September: National Recovery Month
Starting in 1989, this national observance is intended to promote and support treatment and recovery practices. In 2022, the theme “Every Person. Every Family. Every Community” was adopted as a permanent tagline, reflecting the ongoing commitment to helping anyone struggling with addiction and fostering recovery nationwide.

September 4: Labor Day
Celebrates the historic struggles of workers in the United States to achieve safer working conditions, shorter hours, and humane restrictions on child labor while contributing to productive economies.

September 6: Arbaeen
Also meaning 40th day, Arabaeen marks the 40th day after the Day of Ashura when Hussain ibn Ali, a revolutionary leader fighting for social justice, was killed during the Battle of Karbala. It is believed on this day that Hussain’s family returned home to honor and mourn those lost during the battle. Large marches are conducted to symbolize the impact of his revolution on the future of his people.

September 8: International Literacy Day
Supports awareness of the importance of persons being able to read and write in order to participate in today’s economic, legal, health and social environments.

September 15-17: HeForShe
Initiated by the United Nations, this movement advocates for gender equality. Its mission is to unite people of all genders in the pursuit of equality for all.

September 17: Constitution Day and Citizenship Day
Commemorates the ratification in 1787 of the United States Constitution, the organization of government, and rights of citizenship. Also honors all who have become United States citizens.

September 21: International Day of Peace
Calls for continual working for peace and reduction of use of violence in attempting to solve problems among individuals and all levels of human interaction.

August 12: International Youth Day
Celebrates young people and the integral role they play to create a world fit for children.

August 23: International Day for the Remembrance of Slave Trade and Its Abolition
Memorializes the tragedy of the transatlantic slave trade, coinciding with the anniversary of the uprising in Santa Domingo (today Haiti and the Dominican Republic) that initiated its abolition. Tragically other forms of slavery still persist today.

August 26: Womens' Equality Day
This important day marks the adoption of the Nineteenth Amendment, which prohibits states and the federal government from preventing women from voting. In 1972, President Nixon issued the Proclamation for the first official Women’s Equality Day.

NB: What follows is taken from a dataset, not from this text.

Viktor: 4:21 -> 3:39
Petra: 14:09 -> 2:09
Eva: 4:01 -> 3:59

August 30: International Day of the Victims of Enforced Disappearance
A day to promote taking a stand against secret imprisonment, forced disappearance and abduction and placing persons in any situation without access to relatives and/or legal representation.

August 31: International Day of People of African Descent
A day designated by the United Nations to celebrate the contributions, achievements, and cultural heritage of people of African descent worldwide. It aims to combat racial discrimination and raise awareness of the challenges they face in society.

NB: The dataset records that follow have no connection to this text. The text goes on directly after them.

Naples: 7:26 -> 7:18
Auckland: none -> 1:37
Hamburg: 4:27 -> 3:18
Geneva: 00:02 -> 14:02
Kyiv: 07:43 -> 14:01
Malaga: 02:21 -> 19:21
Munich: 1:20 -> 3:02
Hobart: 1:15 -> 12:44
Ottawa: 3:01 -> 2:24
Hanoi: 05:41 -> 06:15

Religious Holidays for the Month

Information from a calendar of diversity events from Diversity Resources.

September 15 – 17: Rosh Hashanah
The Jewish New Year is celebrated with reflection, worship, and meals among family and friends. It is observed on the first and second days of the month Tishrei, the first month in the Jewish calendar.

September 24 – 25: Yom Kippur
It is one of the two main Jewish High Holy Days. Occurring on the 10th of the month of Tishrei, it focuses on repentance and atonement. Fasting and intense prayer are common during this religious observance.

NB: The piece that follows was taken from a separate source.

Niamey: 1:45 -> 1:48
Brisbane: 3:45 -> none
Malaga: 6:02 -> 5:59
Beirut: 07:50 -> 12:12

September 26 – 27: Mawlid al-Nabi
The birthday of the Prophet Muhammad is celebrated on the 12th day of Rabi’ al-Awwal.

September 29 – October 6: Sukkot
This week is dedicated to the Israelites that spent time in the wild in huts, or sukkahs, after they were freed from slavery in Egypt.

September 29 – October 14
Pitru Paksha : These 16 Hinduism holy days are dedicated to offering prayers and food for the souls of Hindu ancestors. It is seen as a way to honor and repay the debt (dharma) owed to ancestors for their happiness and well-being.